<今週、西ヨーロッパ各地で過去最高気温を観測。エアコンが普及していないイギリスでは鉄道の利用を避けるよう呼びかける鉄道会社も>

穏やかな気候で雨も多いロンドンでは、エアコンはあまり普及していない。しかし今週25日、ロンドンでは7月の過去最高気温38.1度を観測。イギリスではこの一週間、全国的に高温に見舞われ、ロンドンでは通勤客がエアコンの効いた場所に逃げ込んでいる。

ロンドン交通局(TFL)は利用客に水を持ち歩き、地下鉄車内にはあおぐ扇子などを持参するよう呼び掛けている。エアコンが装備されていない地下鉄では、高温が危険なレベルに達する可能性があるためだ。乗換案内アプリ「Citymapper(シティマッパー)」は、新たにエアコンの効いた地下鉄で移動できるルートを紹介する機能を開始した(ロンドン地下鉄でエアコンが装備されている路線は約40%)。
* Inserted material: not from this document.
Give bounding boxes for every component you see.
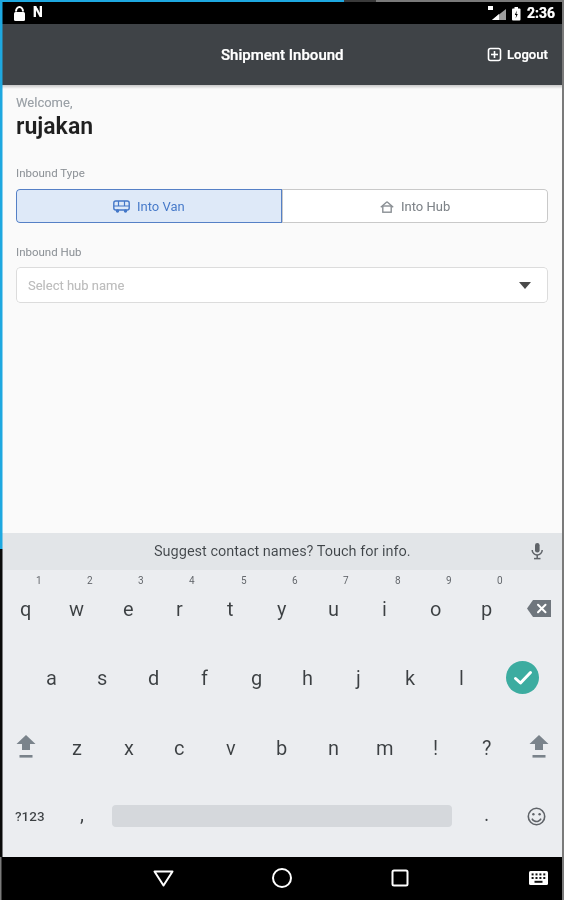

市民はこの機能をありがたがっている。

ツイッターユーザーの@geofftechは今週、エアコンの効いた地下鉄だけの路線図を作成し、ツイッターで共有した。「ロンドンは今日が33度、明日が34度、そして木曜(25日)が37度だって‼ 去年作ったエアコン地下鉄路線図を共有するので、リツイートしてくれ」

ロンドンで最も混雑するセントラルラインは、路線が古く、工法が適合しないためエアコンが装備されていない。イギリス鉄道網のほとんどを管理するネットワーク・レールのニック・キングは、BBCラジオの朝の番組「トゥデイ」に出演し、同社が38度以上の気温で運行する想定にはなっていないと話した。